TOURISM businesses across South Lakeland are taking a major hit as the ‘wettest year on record’ threatens to cripple trade well into the New Year.
Accommodation providers and owners of eateries and attractions say there has been a dramatic fall in the number of day trippers and holidaymakers because of the ‘devastating and unprecedented’ weather.
And they expect to be counting the cost of the deluge well into the New Year, with bookings for Easter already showing signs of drying up.
Now they face having to hike up prices in a bid to claw back earnings.
Met Office figures reveal that 2012 was Cumbria’s 10th wettest year since records began in 1910 with rainfall topping 1,890mm in Westmorland - 200mm up on the previous year.
Tony Blaney, chair of the Lakes Hospitality Association and owner of the Fairfield Garden Guest House, Bowness, said: “Bookings over New Year have been down by about 50 per cent and those we did get were last minute.
“Projected bookings for the next three months are down by about a third.
“People don’t want to book a holiday when it’s raining outside.
“The problem is that for the price of a holiday in an expensive area like this, you could get a week in Spain.”
Caroline Langham, owner of the Cote How Organic Guest House and Tearoom at Rydal, revealed that the number of people visiting her tearoom was down by about half.
“My guest house has had its worst year on record and the next few months are looking quiet too,” she said.
“If you haven’t filled up your Easter slots by Christmas then you should be worrying - and I haven’t.”

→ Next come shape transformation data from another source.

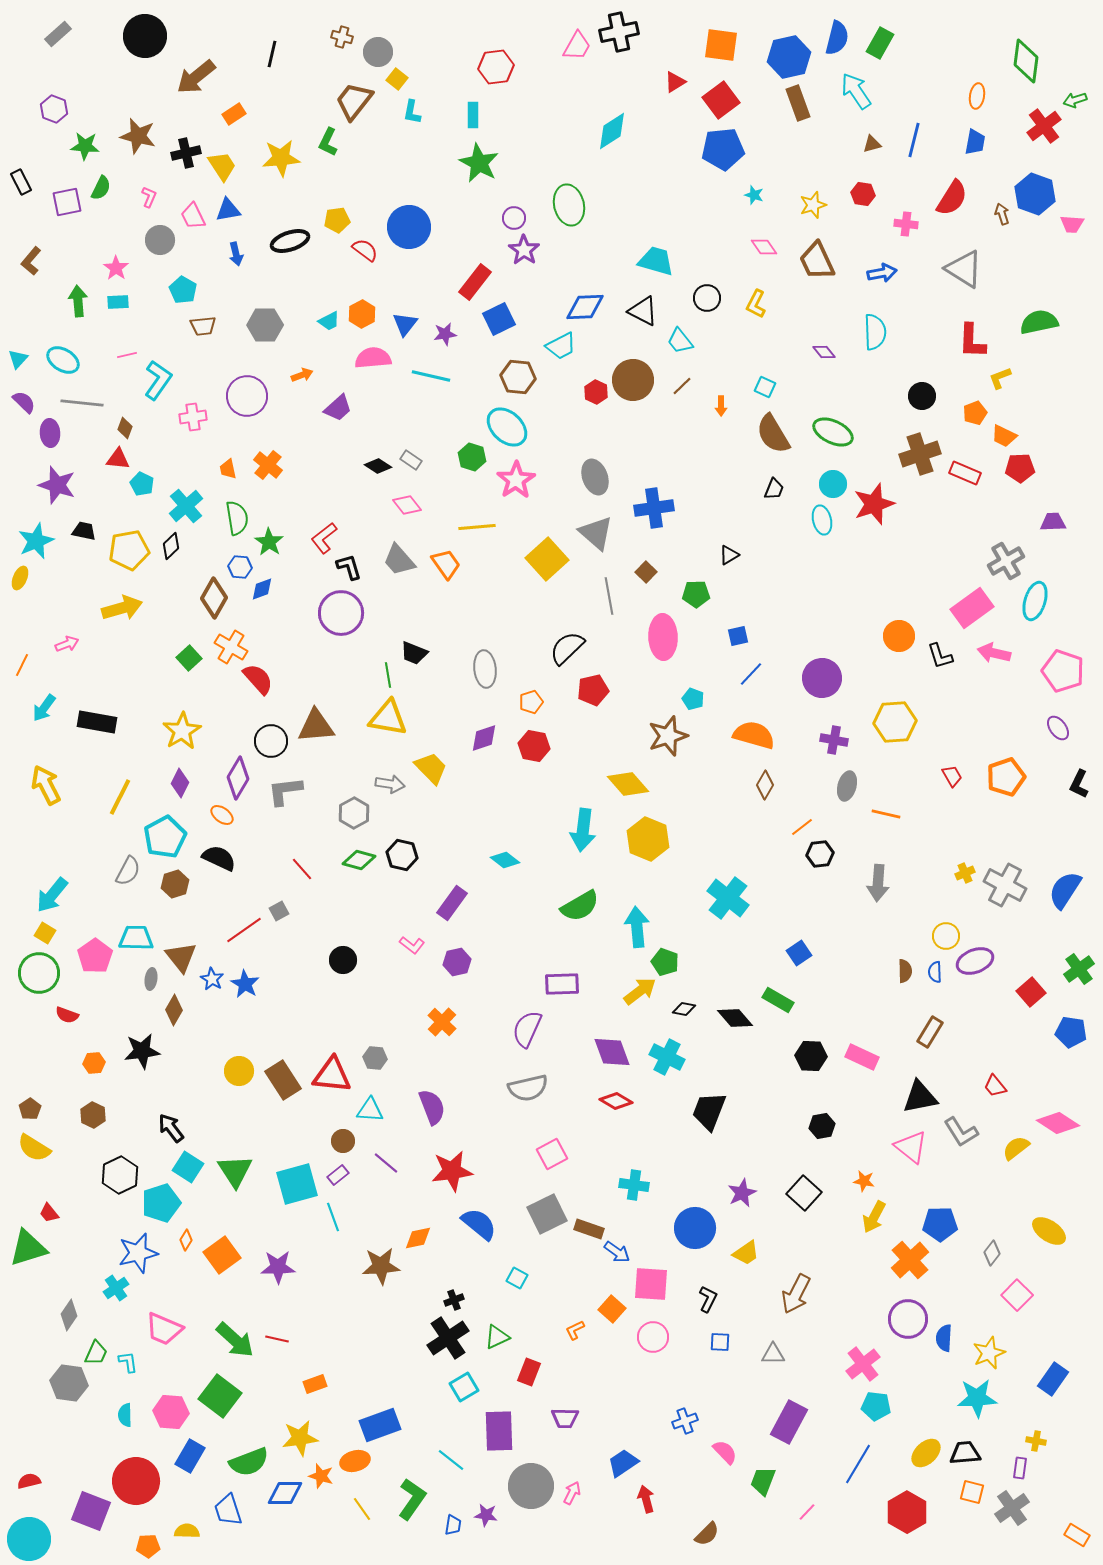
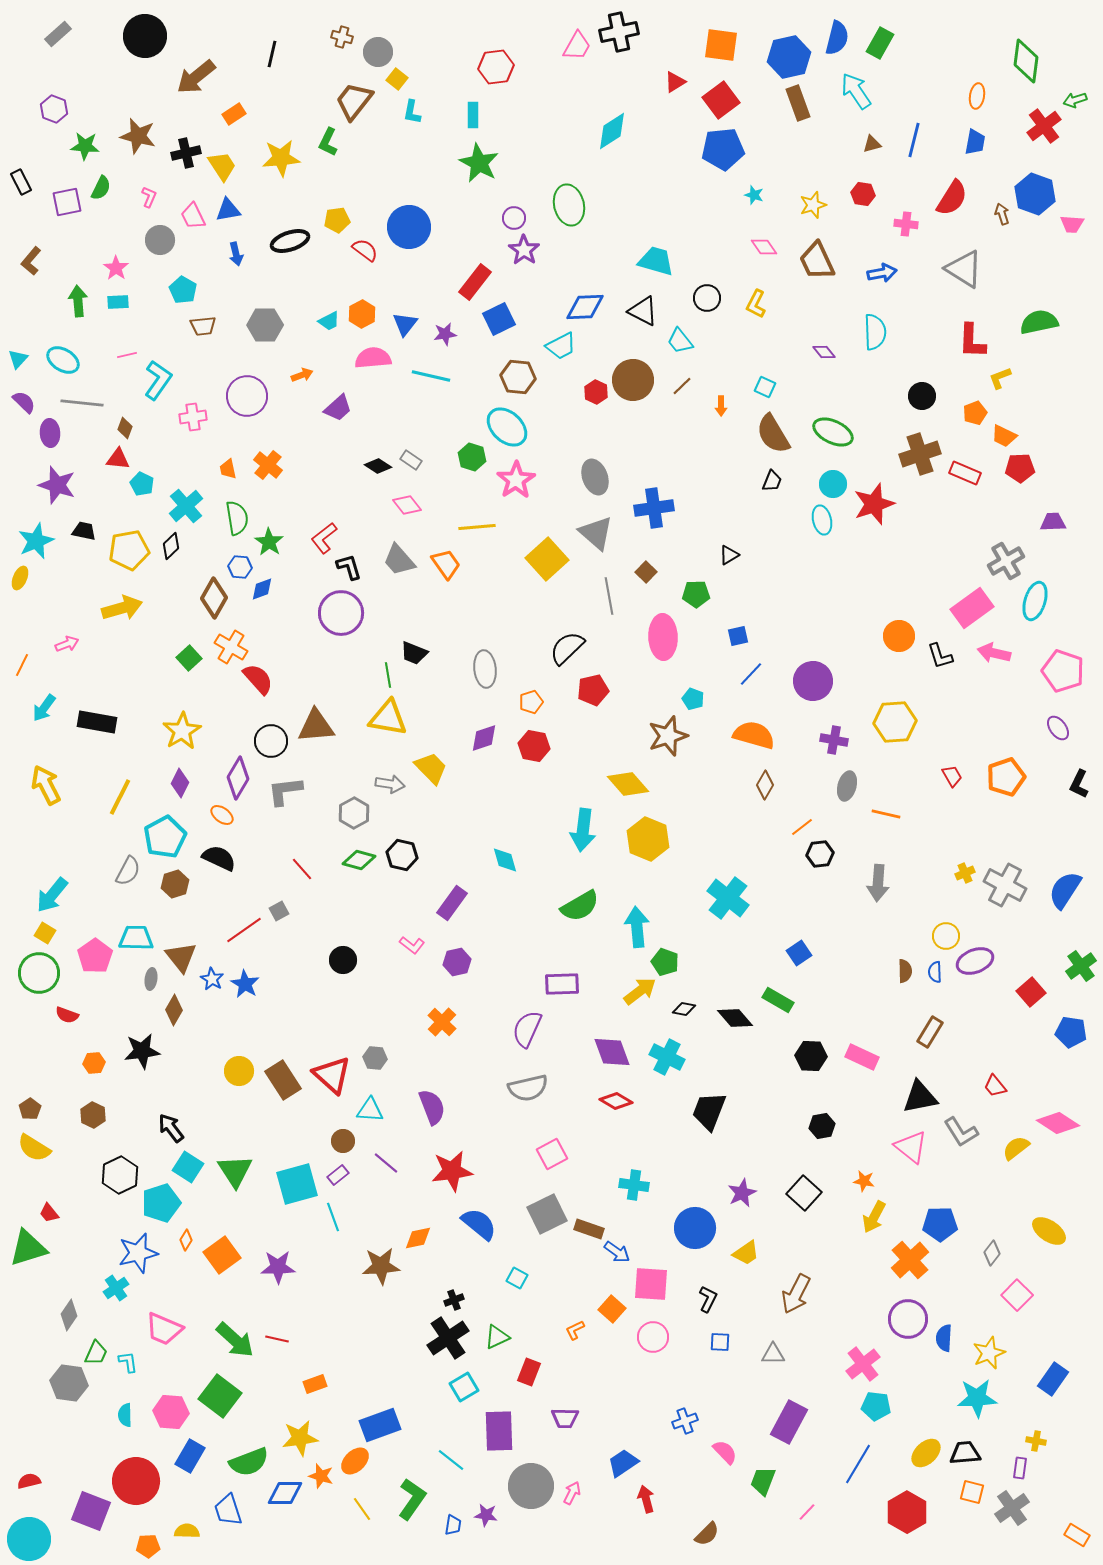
black trapezoid at (774, 489): moved 2 px left, 8 px up
purple circle at (822, 678): moved 9 px left, 3 px down
cyan diamond at (505, 860): rotated 36 degrees clockwise
green cross at (1079, 969): moved 2 px right, 3 px up
red triangle at (332, 1075): rotated 36 degrees clockwise
orange ellipse at (355, 1461): rotated 28 degrees counterclockwise
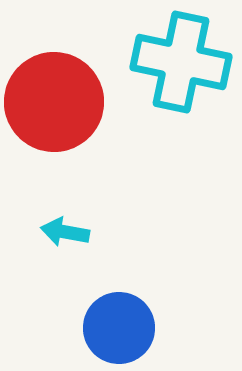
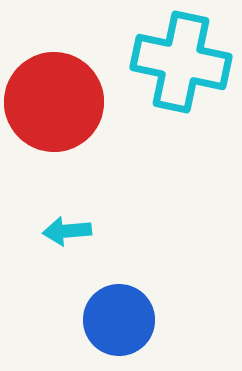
cyan arrow: moved 2 px right, 1 px up; rotated 15 degrees counterclockwise
blue circle: moved 8 px up
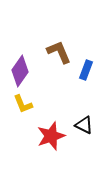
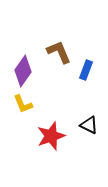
purple diamond: moved 3 px right
black triangle: moved 5 px right
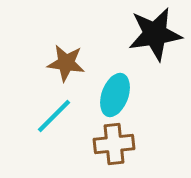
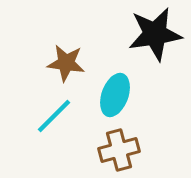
brown cross: moved 5 px right, 6 px down; rotated 9 degrees counterclockwise
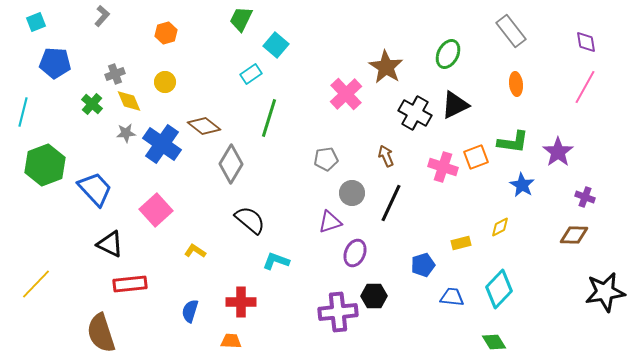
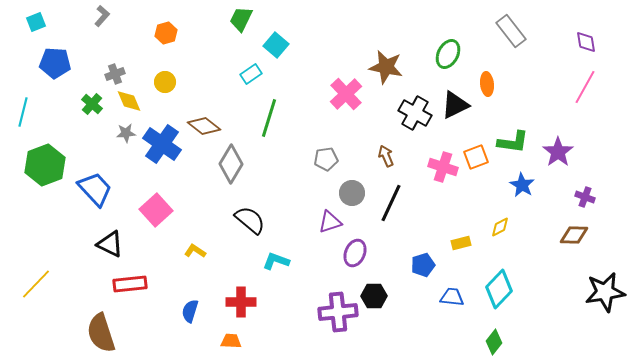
brown star at (386, 67): rotated 20 degrees counterclockwise
orange ellipse at (516, 84): moved 29 px left
green diamond at (494, 342): rotated 70 degrees clockwise
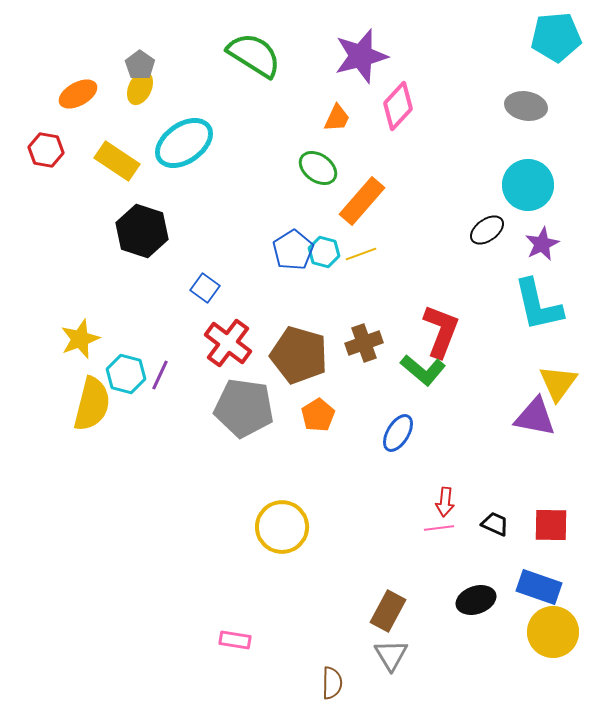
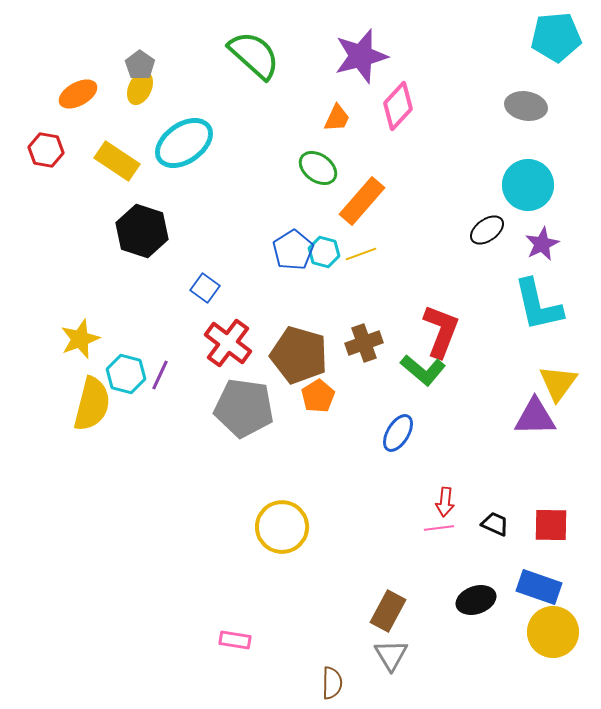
green semicircle at (254, 55): rotated 10 degrees clockwise
orange pentagon at (318, 415): moved 19 px up
purple triangle at (535, 417): rotated 12 degrees counterclockwise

Sarah White from Easedale Lodge, Ambleside, said: “The weather has been putting people off. We’ve not had as many people here as this time last year.”
She thought business had fallen by about 30 per cent.
Sharyn Rush, owner of the Gables Guest House and the Sheila’s Cottage restaurant in Ambleside, said the weather, recession and the Olympics had all impacted on her business.
“We’re considerably down and August was our worst loss when it should have been our best month.”
As a result she has employed fewer people this year. Her suppliers have also suffered.
“The knock-on effect to suppliers is also bad,” she said. “It’s the little people who suffer.”
David Greenwell, owner of Workington-based Shortridge Laundry, which supplies around 600 Lake District B&Bs, said: “My gut feeling is that trade is down by about 10 per cent overall.”
Chief executive of Cumbria Tourism, Ian Stephens, admitted flooding across Cumbria last month might have put visitors off coming over Christmas and New Year.
“Our thoughts are with all those who are suffering but we are doing all we can to keep people coming,” he said.
“We are a resilient and robust county and I am sure that once again Cumbrians will be stepping up to the mark and showing the rest of the world that we can bounce back.”